Sakın zannetme, delail-i haşriye, bahsettiğimiz oniki hakikata münhasırdır. Hâyır, belki yalnız Kur'an-ı Hakîm, geçen şu oniki hakikatları bize ders verdiği gibi, daha binler vücuha işaret edip, herbir vecih kavî bir emaredir ki: Hâlıkımız bizi bu dâr-ı fâniden bir dâr-ı bâkiye nakledecektir.

Sözler – 88

 

..haşir mes'elesi öyle râsih bir hakikattır ki;

*o hakikatı Cenab-ı Hak bütün esma ve sıfâtının iktizası ile tesbit ediyor ve

*Resul-i Ekrem'i bütün mu'cizat ve berahiniyle tasdik ediyor ve

*Kur'an-ı Hakîm bütün hakaik ve âyâtıyla onu isbat ediyor ve

*şu kâinat bütün âyât-ı tekviniye ve şuunat-ı hakîmanesi ile şehadet ediyor.

Sözler – 88

 

Kur'an-ı Mu'cizü'l-Beyan'ın Mekkiye sureleriyle Medeniye sureleri belâgat noktasında ve i'caz cihetinde ve tafsil ve icmal vechinde birbirinden ayrı olmasının sırr-ı hikmeti şudur ki:

Mekke'de birinci safta muhatab ve muarızları, Kureyş müşrikleri ve ümmileri olduğundan belâgatça kuvvetli bir üslûb-u âlî ve îcazlı, mukni', kanaat verici bir icmal ve tesbit için tekrar lâzım geldiğinden ekseriyetçe Mekkî sureleri erkân-ı imaniyeyi ve tevhidin mertebelerini gayet kuvvetli ve yüksek ve i'cazlı bir îcaz ile ifade ve tekrar ederek mebde' ve meadi, Allah'ı ve âhireti,

değil yalnız bir sahifede, bir âyette, bir cümlede, bir kelimede;

belki bazen bir harfte ve takdim - te'hir, tarif - tenkir ve hazf - zikir gibi heyetlerde

öyle kuvvetli isbat eder ki,

ilm-i belâgatın dâhî imamları hayretle karşılamışlar.

Sözler – 455

 

Sakın zannetme, delail-i haşriye, bahsettiğimiz oniki hakikata münhasırdır.

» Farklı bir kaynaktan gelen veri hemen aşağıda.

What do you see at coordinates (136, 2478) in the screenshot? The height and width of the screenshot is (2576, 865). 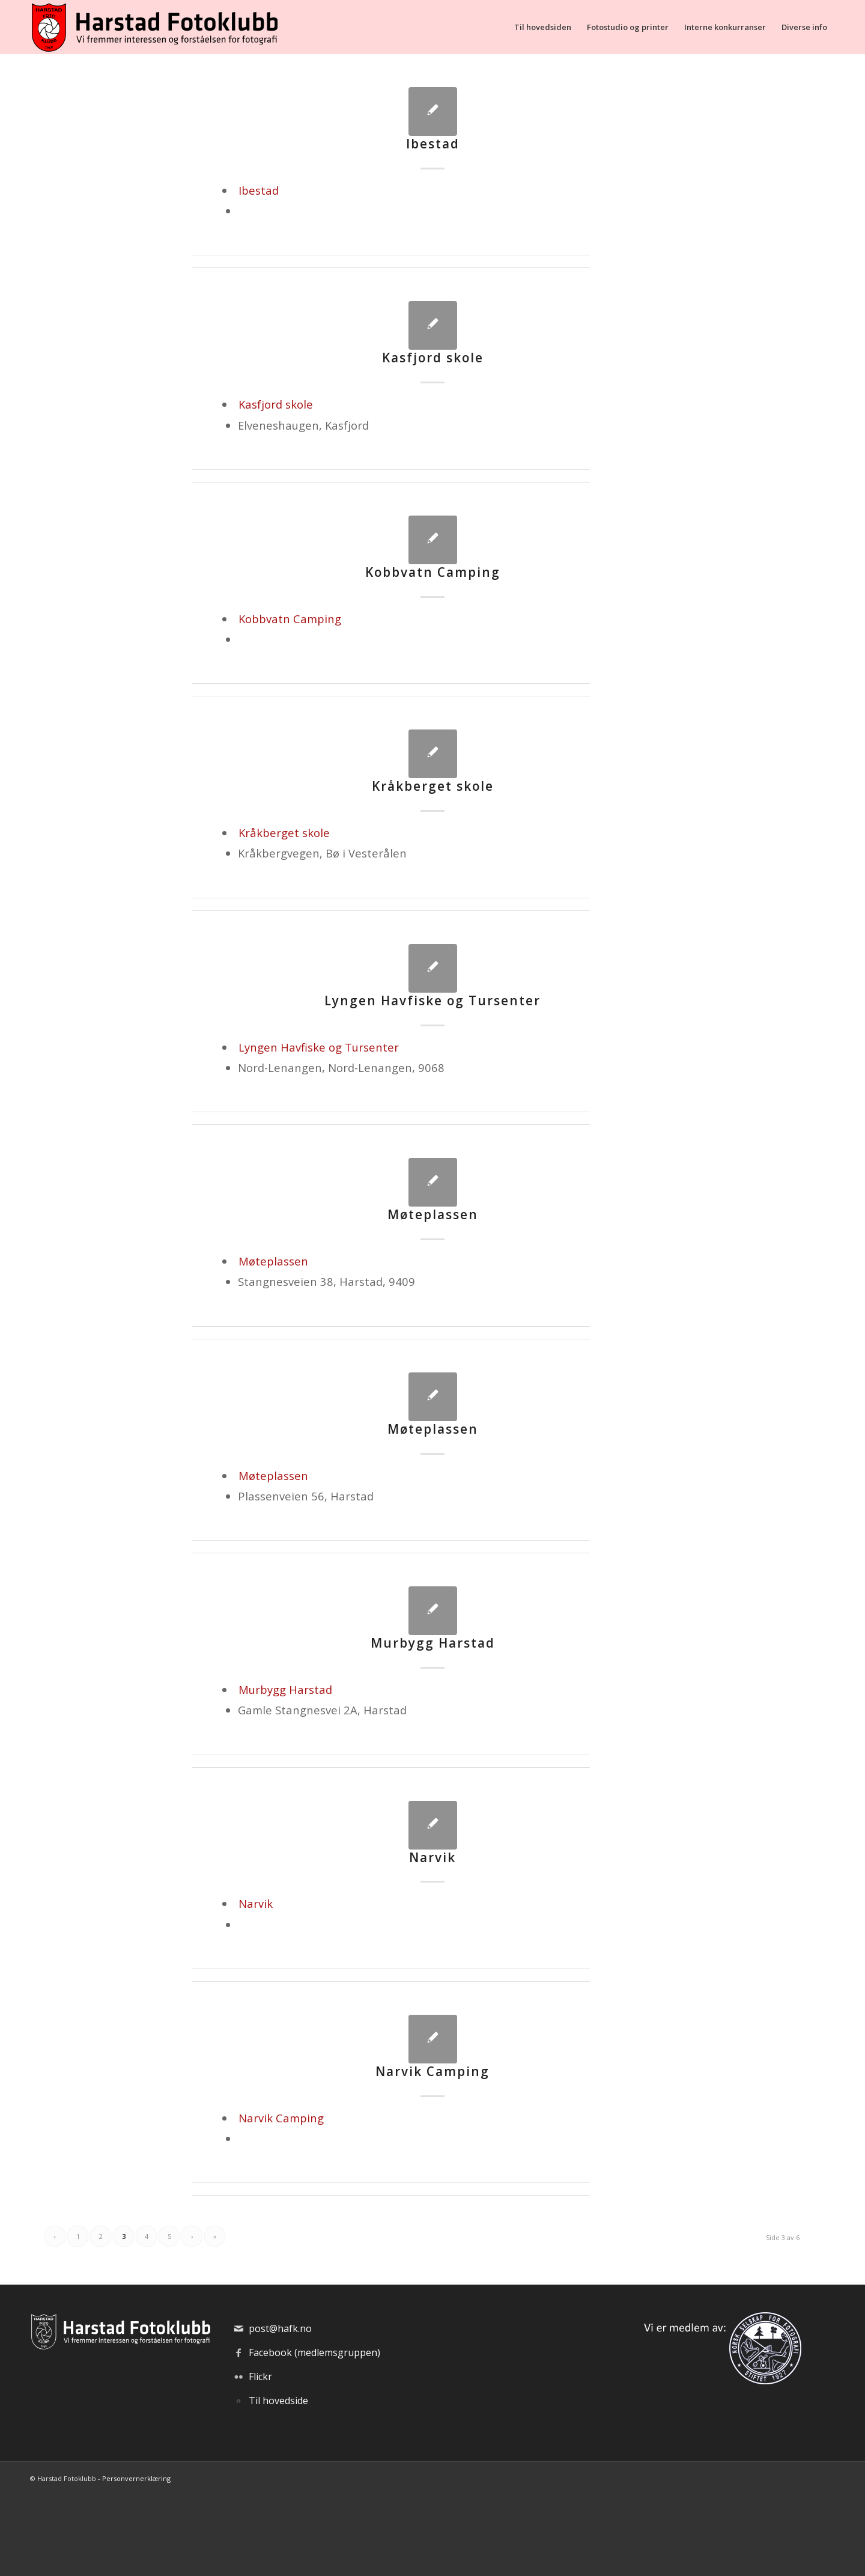 I see `Personvernerklæring` at bounding box center [136, 2478]. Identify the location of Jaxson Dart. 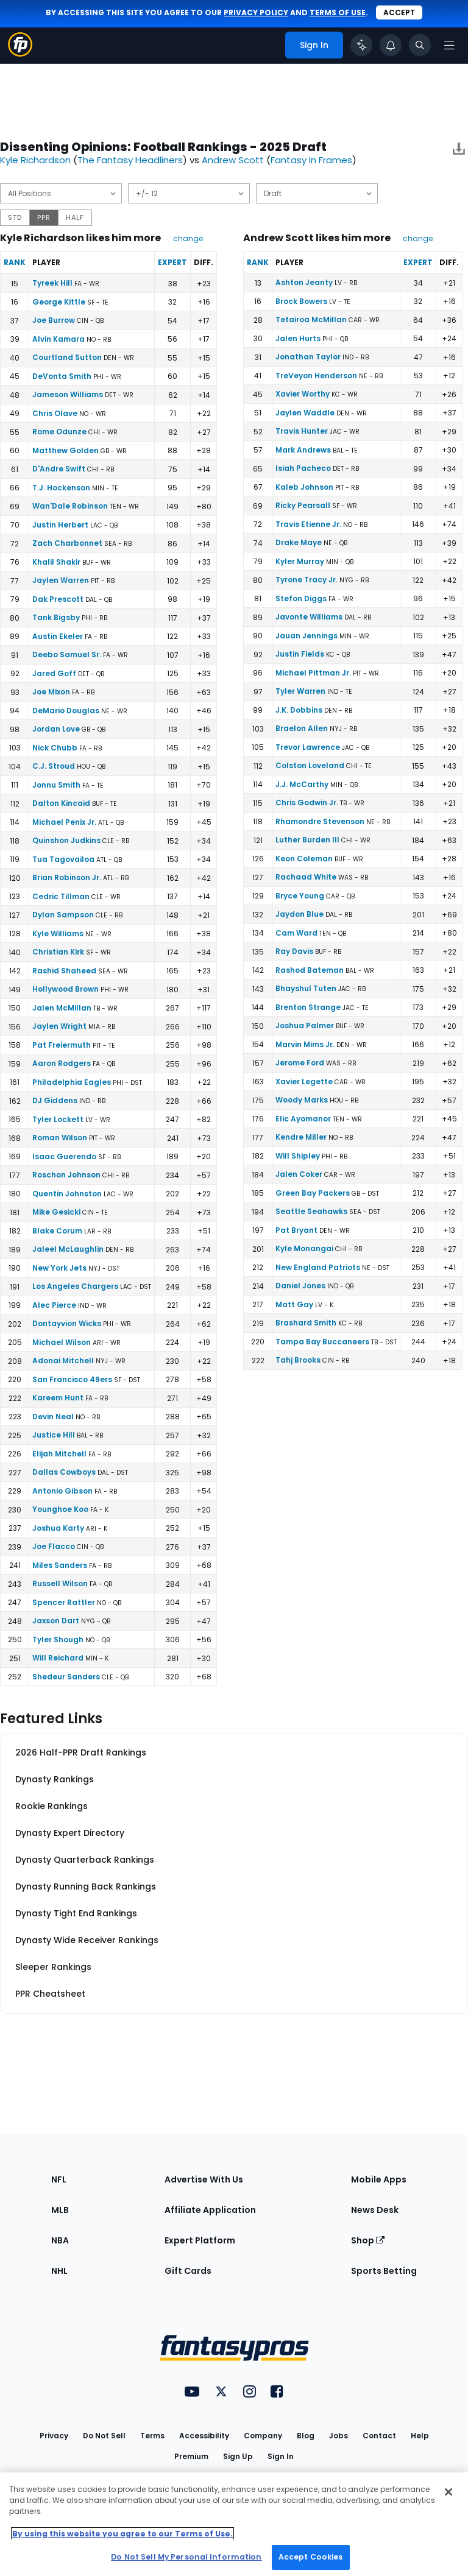
(55, 1620).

Hâyır, belki yalnız Kur'an-ı Hakîm, geçen şu oniki hakikatları bize ders verdiği gibi, daha binler vücuha işaret edip, herbir vecih kavî bir emaredir ki: Hâlıkımız bizi bu dâr-ı fâniden bir dâr-ı bâkiye nakledecektir.

Sözler – 88

 

Kur'an'ın takib ettiği makasıd-ı esasiye ve anasır-ı asliye: Ubudiyetle tevhid, risalet, haşir, adalet olmak üzere dörttür.

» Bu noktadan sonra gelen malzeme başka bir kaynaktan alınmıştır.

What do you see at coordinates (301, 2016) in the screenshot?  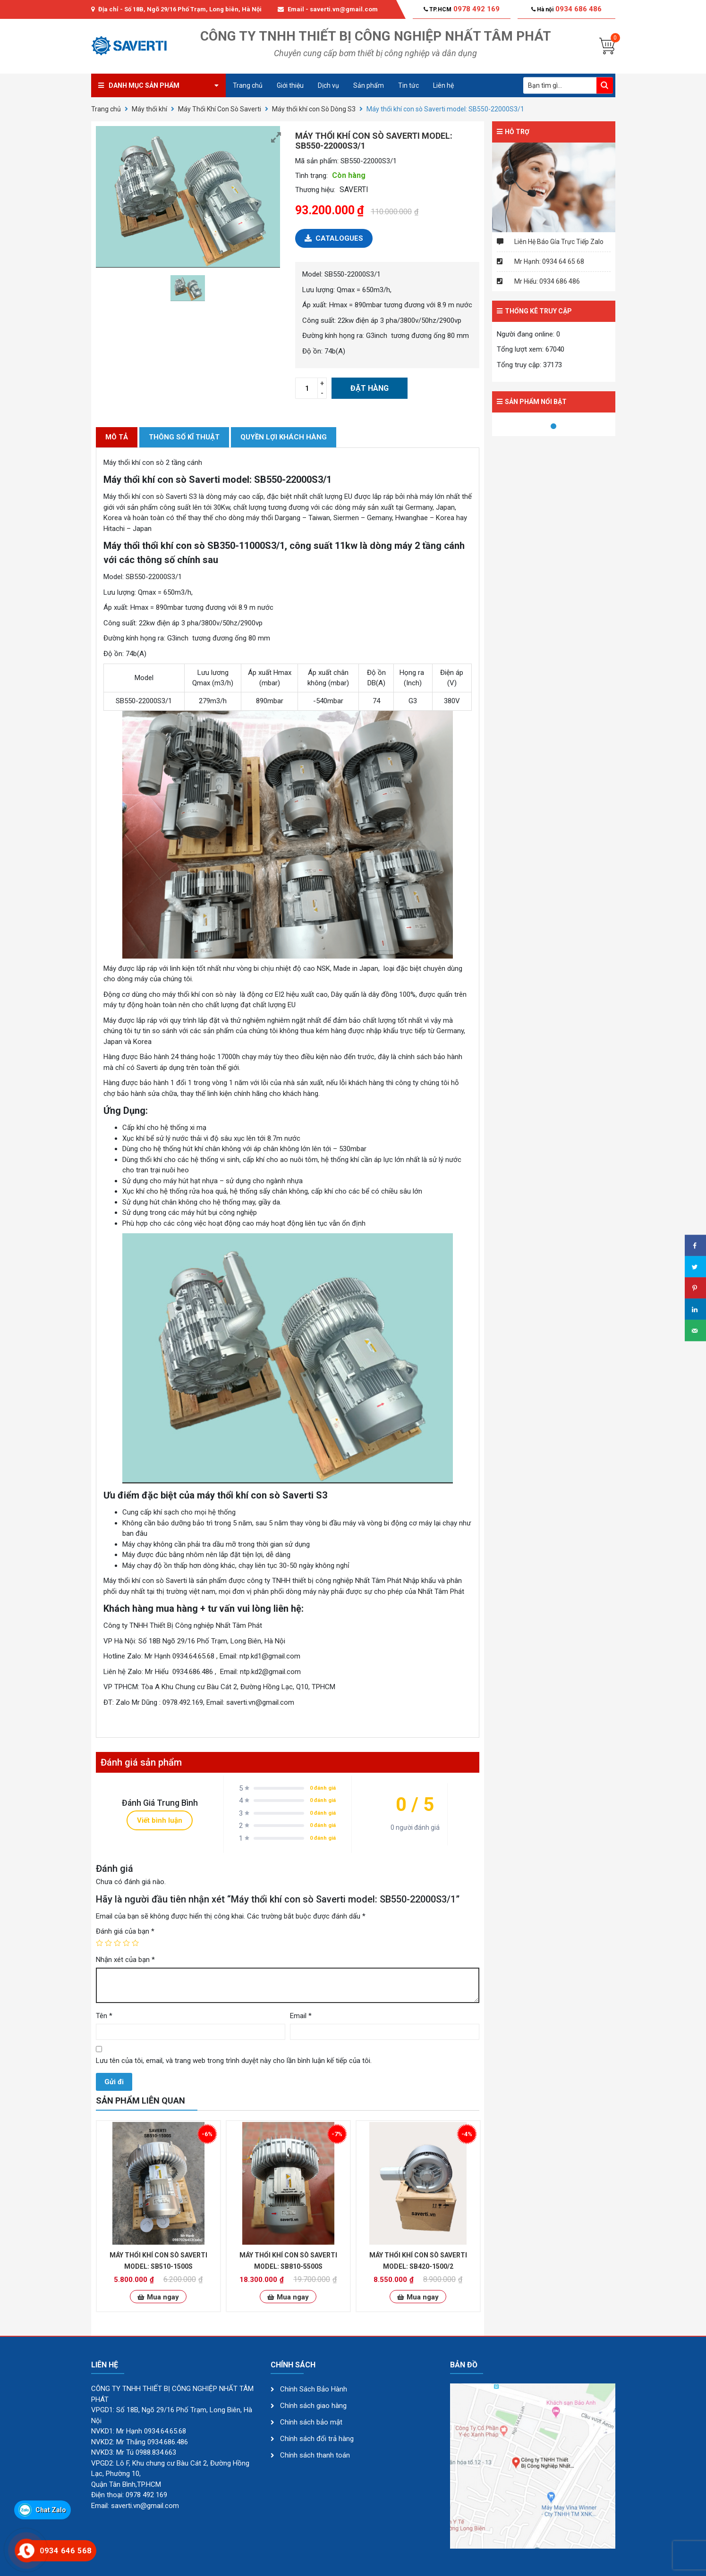 I see `Email` at bounding box center [301, 2016].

Diğer bahsettiği mes'eleler ancak bu maksadlara vesilelerdir.

Bu itibarla vesilelerde yapılacak tafsilat, ol bâbdaki kavaide muhaliftir. Çünki malayani ile iştigal, maksadı geri bırakıyor.

Bunun içindir ki, bazı mesail-i kevniyede Kur'an-ı Mu'cizü'l-Beyan ihmal veya ibham veya icmal yapmıştır.

Mesnevi-i Nuriye – 234

 

(Kur'an'ın;)

Diğer bahsettiği mes'eleler ancak bu maksadlara vesilelerdir.

Mesnevi-i Nuriye – 234

 

İkinci Bir Sual:

"Kur'anda sarihan ve zımnen ve işareten, âhiret ve tevhidi ve beşerin mükâfat ve mücazatını binler defa isbat edip nazara vermenin ve her surede, her sahifede, her makamda ders vermenin hikmeti nedir?"

Elcevab:

Daire-i imkânda ve kâinatın sergüzeştine ait inkılablarda ve emanet-i kübrayı ve hilafet-i arziyeyi omuzuna alan nev'-i beşerin şekavet ve saadet-i ebediyeye medar olan vazifesine dair en ehemmiyetli, en büyük, en dehşetli mes'elelerinden en azametlilerini ders vermek ve hadsiz şübheleri izale etmek ve gayet şiddetli inkârları ve inadları kırmak cihetinde elbette o dehşetli inkılabları tasdik ettirmek ve o inkılablar azametinde büyük ve beşere en elzem ve en zarurî mes'eleleri teslim ettirmek için

Kur'an,

binler defa değil, belki milyonlar defa onlara baktırsa yine israf değil ki, milyonlar kerre tekrar ile o bahisler Kur'anda okunur, usanç vermez, ihtiyaç kesilmez.

Sözler – 457

 

Hem sakın zannetme ki: Haşri iktiza eden esma-i İlahiye, bahsettiğimiz gibi yalnız Hakîm, Kerim, Rahîm, Âdil, Hafîz isimlerine münhasırdır.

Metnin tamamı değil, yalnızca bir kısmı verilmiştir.